ACTION ITEM
Below are records; please write out exactly the lines from the first line through the line containing "で快適ステイ♪プラン【素泊まり】", with no pictures.

Collected data

================================

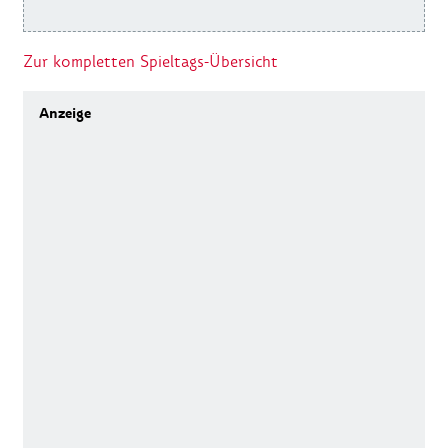
Zur kompletten Spieltags-Übersicht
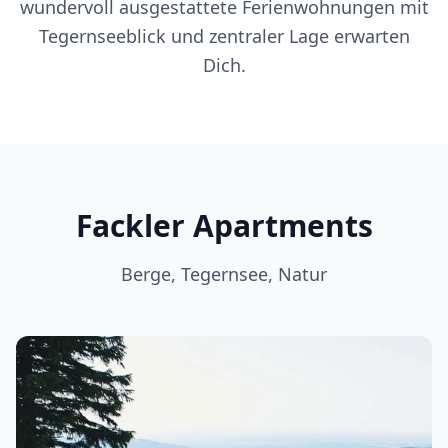
wundervoll ausgestattete Ferienwohnungen mit
Tegernseeblick und zentraler Lage erwarten
Dich.
Fackler Apartments
Berge, Tegernsee, Natur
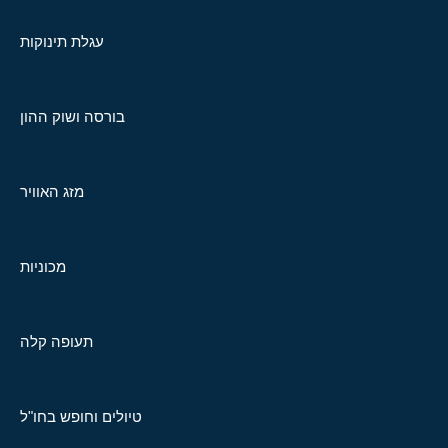
עגלת תינוקות
בורסה ושוק ההון
מזג האוויר
מכוניות
תעופה קלה
טיולים וחופש בחו"ל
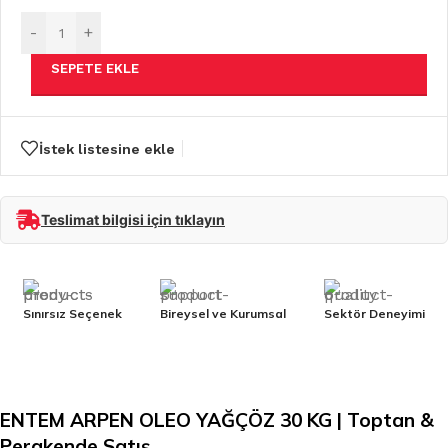
-
+
SEPETE EKLE
İstek listesine ekle
Teslimat bilgisi için tıklayın
Sınırsız Seçenek
Bireysel ve Kurumsal
Sektör Deneyimi
ENTEM ARPEN OLEO YAĞÇÖZ 30 KG | Toptan &
Perakende Satış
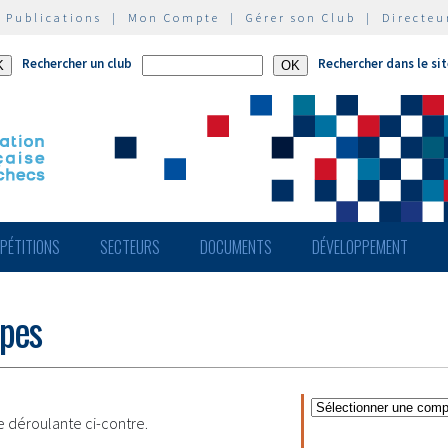
|
Publications
|
Mon Compte
|
Gérer son Club
|
Directeu
Rechercher un club
Rechercher dans le si
PÉTITIONS
SECTEURS
DOCUMENTS
DÉVELOPPEMENT
ipes
te déroulante ci-contre.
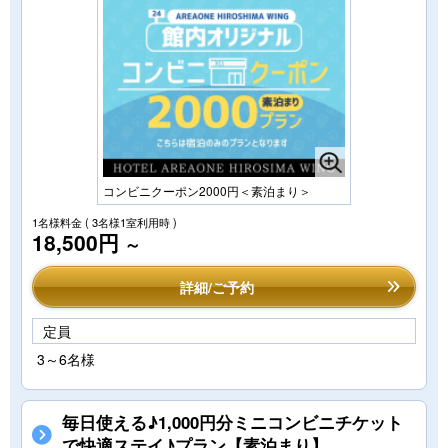
コンビニクーポン2000円＜素泊まり＞
1名様料金
( 3名様1室利用時 )
18,500円
～
詳細/ご予約
定員
3～6名様
毎日使える♪1,000円分ミニコンビニチケット
で快適ステイ♪プラン【素泊まり】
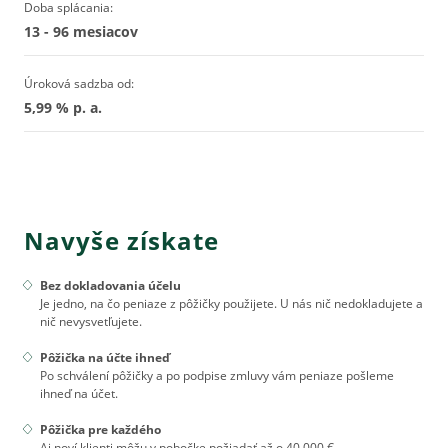
Doba splácania:
13 - 96 mesiacov
Úroková sadzba od:
5,99 % p. a.
Navyše získate
Bez dokladovania účelu
Je jedno, na čo peniaze z pôžičky použijete. U nás nič nedokladujete a
nič nevysvetľujete.
Pôžička na účte ihneď
Po schválení pôžičky a po podpise zmluvy vám peniaze pošleme
ihneď na účet.
Pôžička pre každého
Aj noví klienti môžu v pobočke požiadať až o 40 000 €.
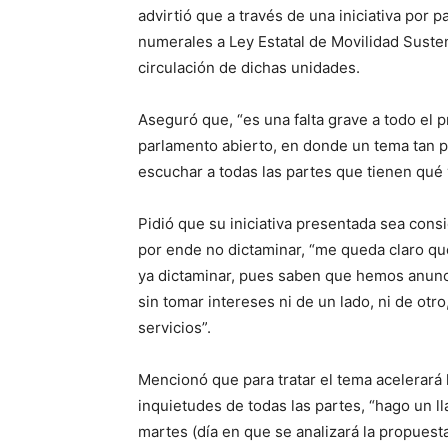
advirtió que a través de una iniciativa por p
numerales a Ley Estatal de Movilidad Susten
circulación de dichas unidades.
Aseguró que, “es una falta grave a todo el 
parlamento abierto, en donde un tema tan po
escuchar a todas las partes que tienen qué 
Pidió que su iniciativa presentada sea cons
por ende no dictaminar, “me queda claro que
ya dictaminar, pues saben que hemos anunc
sin tomar intereses ni de un lado, ni de otro
servicios”.
Mencionó que para tratar el tema acelerará 
inquietudes de todas las partes, “hago un l
martes (día en que se analizará la propuesta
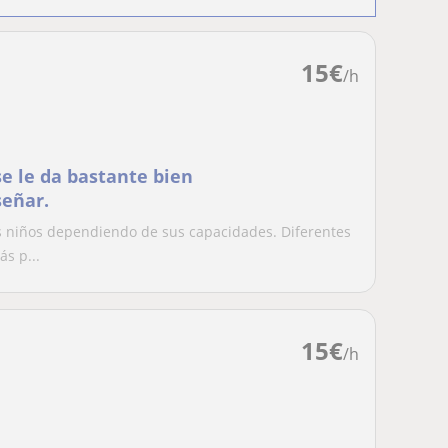
15
€
/h
se le da bastante bien
señar.
s niños dependiendo de sus capacidades. Diferentes
s p...
15
€
/h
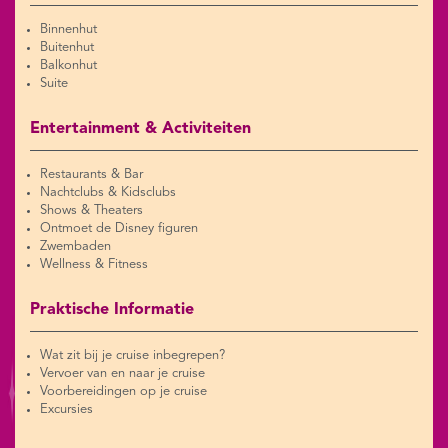
Binnenhut
Buitenhut
Balkonhut
Suite
Entertainment & Activiteiten
Restaurants & Bar
Nachtclubs & Kidsclubs
Shows & Theaters
Ontmoet de Disney figuren
Zwembaden
Wellness & Fitness
Praktische Informatie
Wat zit bij je cruise inbegrepen?
Vervoer van en naar je cruise
Voorbereidingen op je cruise
Excursies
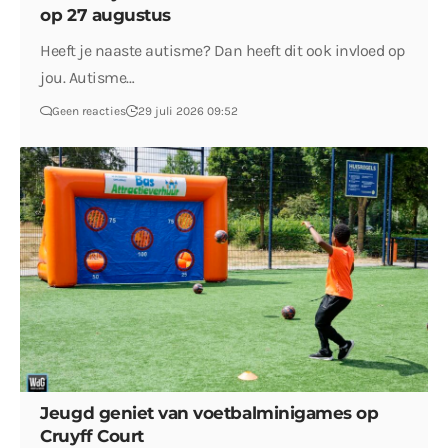
op 27 augustus
Heeft je naaste autisme? Dan heeft dit ook invloed op
jou. Autisme…
Geen reacties
29 juli 2026 09:52
Jeugd geniet van voetbalminigames op
Cruyff Court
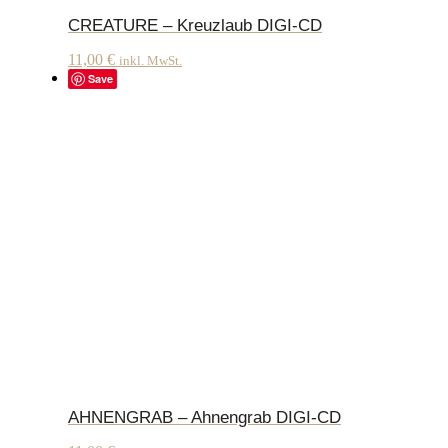
CREATURE – Kreuzlaub DIGI-CD
11,00
€
inkl. MwSt.
Save
AHNENGRAB – Ahnengrab DIGI-CD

================================

YOUR RESPONSE
Zur kompletten Spieltags-Übersicht
wundervoll ausgestattete Ferienwohnungen mit
Tegernseeblick und zentraler Lage erwarten
Dich.
Fackler Apartments
Berge, Tegernsee, Natur
עגלת תינוקות
בורסה ושוק ההון
מזג האוויר
מכוניות
תעופה קלה
טיולים וחופש בחו"ל
-
+
SEPETE EKLE
İstek listesine ekle
Teslimat bilgisi için tıklayın
Sınırsız Seçenek
Bireysel ve Kurumsal
Sektör Deneyimi
ENTEM ARPEN OLEO YAĞÇÖZ 30 KG | Toptan &
Perakende Satış
|
Publications
|
Mon Compte
|
Gérer son Club
|
Directeu
Rechercher un club
Rechercher dans le si
PÉTITIONS
SECTEURS
DOCUMENTS
DÉVELOPPEMENT
ipes
te déroulante ci-contre.
コンビニクーポン2000円＜素泊まり＞
1名様料金
( 3名様1室利用時 )
18,500円
～
詳細/ご予約
定員
3～6名様
毎日使える♪1,000円分ミニコンビニチケット
で快適ステイ♪プラン【素泊まり】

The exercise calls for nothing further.